Event summary combining transcript, slides, and related documents.

Logotype for Quanex Building Products Corporation

Proxy Filing summary

1 Dec, 2025

Executive summary

  • Quanex is proposing to acquire Tyman plc through a court-sanctioned scheme of arrangement, with a special meeting scheduled for July 12, 2024, for shareholder approval of new share issuance to Tyman shareholders.

  • The transaction values Tyman at approximately £788 million ($975 million), offering Tyman shareholders either a mix of cash and Quanex shares or an all-share alternative, capped at 25% of Tyman shares.
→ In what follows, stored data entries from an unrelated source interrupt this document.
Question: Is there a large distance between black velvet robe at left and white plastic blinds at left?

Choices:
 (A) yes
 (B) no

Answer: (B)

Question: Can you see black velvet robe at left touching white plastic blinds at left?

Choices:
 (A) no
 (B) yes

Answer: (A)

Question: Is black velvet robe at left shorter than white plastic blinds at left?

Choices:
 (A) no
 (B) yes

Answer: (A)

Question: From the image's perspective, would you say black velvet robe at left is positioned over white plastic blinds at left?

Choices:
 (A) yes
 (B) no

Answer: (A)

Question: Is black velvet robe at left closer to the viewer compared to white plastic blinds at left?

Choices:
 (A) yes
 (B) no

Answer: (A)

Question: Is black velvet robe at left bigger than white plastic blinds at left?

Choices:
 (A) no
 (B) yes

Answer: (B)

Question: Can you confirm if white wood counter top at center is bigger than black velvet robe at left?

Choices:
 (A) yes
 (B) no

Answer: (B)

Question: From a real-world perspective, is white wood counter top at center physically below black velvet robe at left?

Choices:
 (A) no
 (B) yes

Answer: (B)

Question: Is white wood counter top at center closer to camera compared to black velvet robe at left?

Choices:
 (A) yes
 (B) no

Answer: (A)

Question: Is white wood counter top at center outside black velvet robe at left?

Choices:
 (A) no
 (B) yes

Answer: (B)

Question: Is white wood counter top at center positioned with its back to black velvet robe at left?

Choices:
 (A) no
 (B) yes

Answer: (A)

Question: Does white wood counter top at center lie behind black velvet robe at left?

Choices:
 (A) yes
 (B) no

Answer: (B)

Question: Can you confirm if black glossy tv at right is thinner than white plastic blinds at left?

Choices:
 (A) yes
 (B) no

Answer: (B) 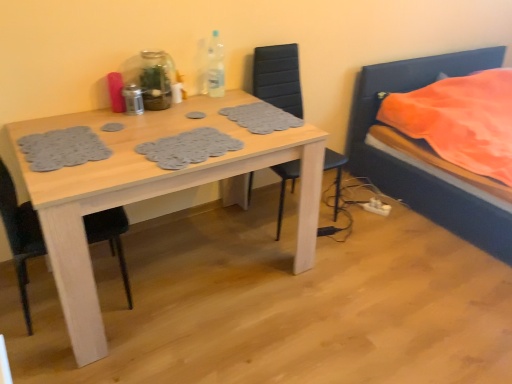 Find the location of a particular element. This screenshot has width=512, height=384. vacant region in front of metallic silver shaker at table center, acting as the 1th bottle starting from the left is located at coordinates (136, 124). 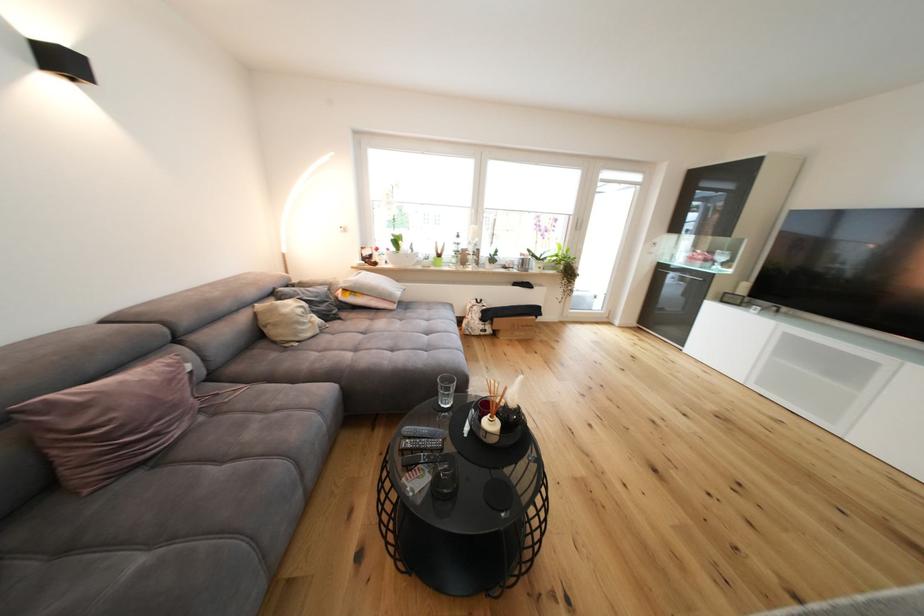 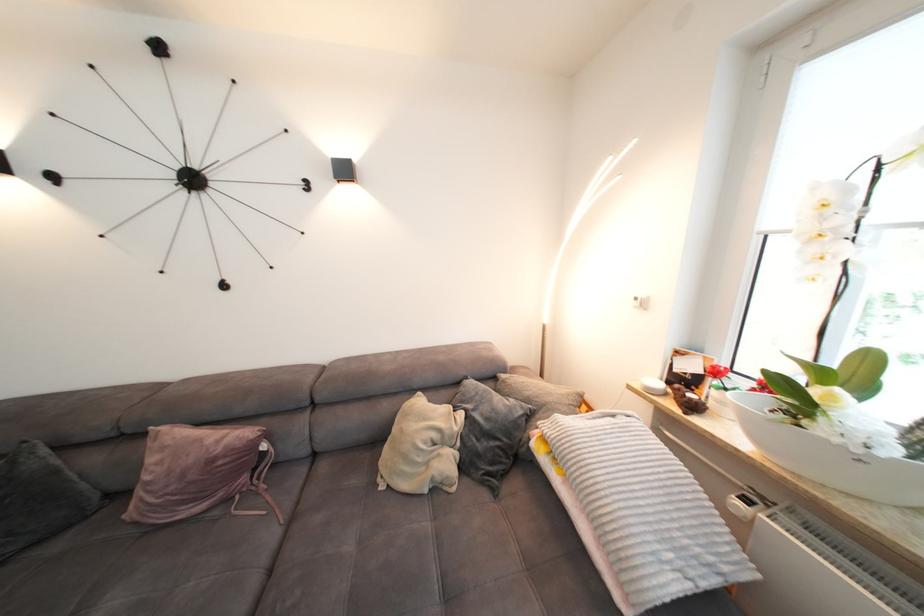 The point at [244,370] is marked in the first image. Where is the corresponding point in the second image?

(330, 469) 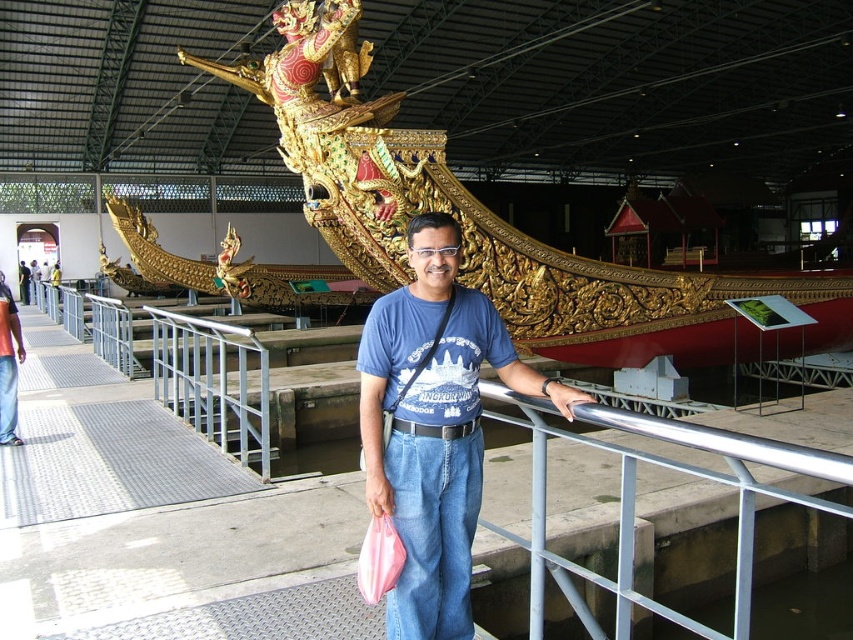 Question: Is metal/rail at center bigger than gold/gilded wood boat at center?

Choices:
 (A) yes
 (B) no

Answer: (B)

Question: Which of these objects is positioned farthest from the metal/rail at center?

Choices:
 (A) gold/gilded wood boat at center
 (B) blue cotton t-shirt at center

Answer: (A)

Question: Which of the following is the farthest from the observer?

Choices:
 (A) (378, 474)
 (B) (515, 586)

Answer: (B)

Question: In this image, where is gold/gilded wood boat at center located relative to blue cotton t-shirt at center?

Choices:
 (A) left
 (B) right

Answer: (A)

Question: Which object appears closest to the camera in this image?

Choices:
 (A) gold/gilded wood boat at center
 (B) metal/rail at center

Answer: (B)

Question: Is metal/rail at center to the left of gold/gilded wood boat at center from the viewer's perspective?

Choices:
 (A) yes
 (B) no

Answer: (A) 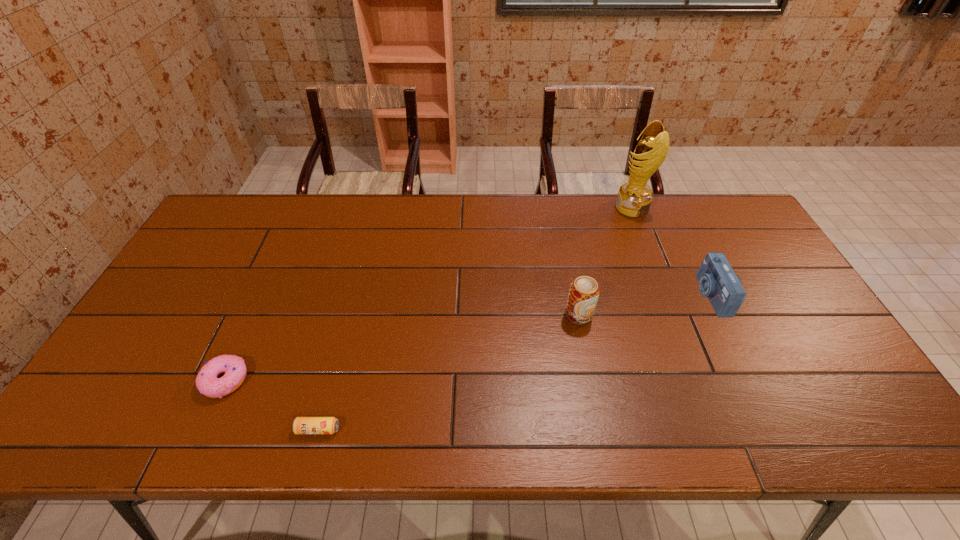 Locate an element on the screen. vacant space that satisfies the following two spatial constraints: 1. on the front-facing side of the award; 2. on the front side of the second shortest object is located at coordinates (700, 380).

Identify the location of free spot that satisfies the following two spatial constraints: 1. on the front-facing side of the farthest object; 2. on the front side of the doughnut. The height and width of the screenshot is (540, 960). (700, 380).

Identify the location of free location that satisfies the following two spatial constraints: 1. on the back side of the fourth tallest object; 2. on the right side of the farther beer can. Image resolution: width=960 pixels, height=540 pixels. (x=255, y=315). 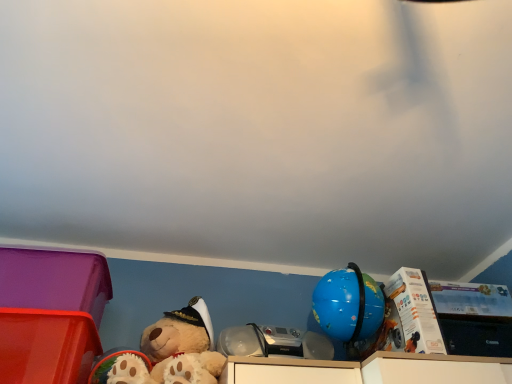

  • Upon completion, Tyman shareholders will own between 30% and 32% of the combined company, with Quanex shareholders retaining 68% to 70%.

  • The boards of both companies unanimously recommend the transaction, citing strategic rationale, complementary product portfolios, and significant synergy opportunities.

Voting matters and shareholder proposals

  • Quanex shareholders will vote on two proposals: approval of new share issuance for the Tyman acquisition and potential adjournment of the meeting to solicit additional proxies if needed.

  • Approval requires a majority of shares present or represented by proxy at the meeting.

  • The board recommends voting in favor of both proposals.

Board of directors and corporate governance

  • Post-transaction, Quanex’s current board will remain, with George Wilson continuing as Chairman, President, and CEO.

  • All non-executive Tyman directors will resign upon completion.

  • A board observer right is granted to any Tyman shareholder meeting certain ownership thresholds.